Department of Justice
Office of Public Affairs
FOR IMMEDIATE RELEASE
Friday, April 1, 2016
Houston Psychiatrist Sentenced to 144 Months in Prison for Role in $158 Million Medicare Fraud Scheme
A Houston psychiatrist was sentenced today to 144 months in prison for her role in a $158 million Medicare fraud scheme involving false claims for mental health treatment.
Assistant Attorney General Leslie R. Caldwell of the Justice Department’s Criminal Division, U.S. Attorney Kenneth Magidson of the Southern District of Texas, Special Agent in Charge Perrye K. Turner of the FBI’s Houston Field Office, Special Agent in Charge C.J. Porter of the U.S. Department of Health and Human Services-Office of Inspector General (HHS-OIG) Dallas Region, Special Agent in Charge D. Richard Goss of the Internal Revenue Service-Criminal Investigation (IRS-CI) Houston Field Office and the Texas Attorney General’s Medicaid Fraud Control Unit (MFCU) made the announcement.
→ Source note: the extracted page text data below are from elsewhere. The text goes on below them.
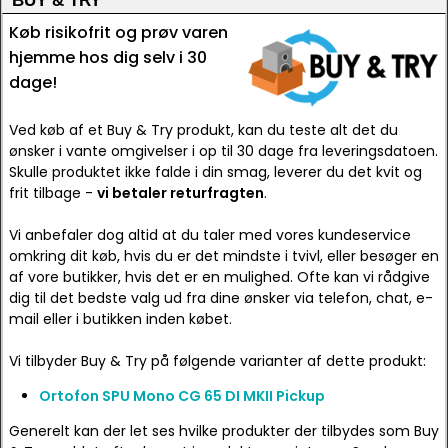
BUY & TRY
Køb risikofrit og prøv varen
hjemme hos dig selv i 30
dage!
Ved køb af et Buy & Try produkt, kan du teste alt det du
ønsker i vante omgivelser i op til 30 dage fra leveringsdatoen.
Skulle produktet ikke falde i din smag, leverer du det kvit og
frit tilbage -
vi betaler returfragten
.
Vi anbefaler dog altid at du taler med vores kundeservice
omkring dit køb, hvis du er det mindste i tvivl, eller besøger en
af vore butikker, hvis det er en mulighed. Ofte kan vi rådgive
dig til det bedste valg ud fra dine ønsker via telefon, chat, e-
mail eller i butikken inden købet.
Vi tilbyder Buy & Try på følgende varianter af dette produkt:
Ortofon SPU Mono CG 65 DI MKII Pickup
Generelt kan der let ses hvilke produkter der tilbydes som Buy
Sharon Iglehart, 58, a former attending psychiatrist at Riverside General Hospital (Riverside) of Houston, was sentenced by U.S. District Judge Ewing Werlein Jr. of the Southern District of Texas. Judge Werlein also ordered Iglehart to pay $6,363,528.82 in restitution and to forfeit the same amount.
On Sept. 10, 2015, following a seven-day trial, a jury convicted Iglehart of one count of conspiracy to commit health care fraud, one count of health care fraud and three counts of making false statements relating to health care matters.
According to evidence presented at trial, from 2006 until June 2012, Iglehart and others engaged in a scheme to defraud Medicare by submitting through Riverside approximately $158 million in false and fraudulent claims to Medicare for partial hospitalization program (PHP) services, an intensive outpatient treatment for severe mental illness. The evidence presented at trial showed that the Medicare beneficiaries for whom Riverside billed Medicare did not receive PHP services. In fact, evidence proved that most of the Medicare beneficiaries rarely saw a psychiatrist and did not receive intensive psychiatric treatment at all.
In addition, evidence presented at trial showed that Iglehart personally billed Medicare for individual psychotherapy and other treatment purportedly provided to patients at Riverside locations – treatment that she never provided. Further, Iglehart falsified the medical records of patients at Riverside’s inpatient facility to make it appear as if she provided psychiatric treatment when she did not, the evidence showed.
To date, 12 other individuals have been convicted based on their roles in this scheme, including Earnest Gibson III, 71, of Houston, the former president of Riverside; Earnest Gibson IV, 38, of Pearland, Texas, the operator of one of Riverside’s PHP satellite locations; Regina Askew, 50, of Houston, a group home owner and patient file auditor; and Robert Crane, 59, of Spring, Texas, a patient recruiter, who were all convicted after a jury trial in October 2014. Earnest Gibson III was sentenced to 45 years in prison; Earnest Gibson IV was sentenced to 20 years in prison; Askew was sentenced to 12 years in prison; and Crane has not yet been sentenced. Mohammad Khan, 66, of Houston, an assistant administrator at the hospital, who managed many of the hospital’s PHPs, pleaded guilty and was sentenced to 40 years in prison.
The FBI, HHS-OIG, IRS-CI and the MFCU investigated the case with assistance from the Railroad Retirement Board’s Office of Inspector General and the Office of Personnel Management’s Office of Inspector General. The case was brought as part of the Medicare Fraud Strike Force, under the supervision of the Criminal Division’s Fraud Section and the U.S. Attorney’s Office for the Southern District of Texas. Assistant Chiefs Laura M.K. Cordova and Ashlee C. McFarlane of the Fraud Section are prosecuting the case.
Since its inception in March 2007, the Medicare Fraud Strike Force, now operating in nine cities across the country, has charged over 2,300 defendants who collectively have billed the Medicare program for over $7 billion. In addition, the HHS Centers for Medicare & Medicaid Services, working in conjunction with the HHS-OIG, are taking steps to increase accountability and decrease the presence of fraudulent providers.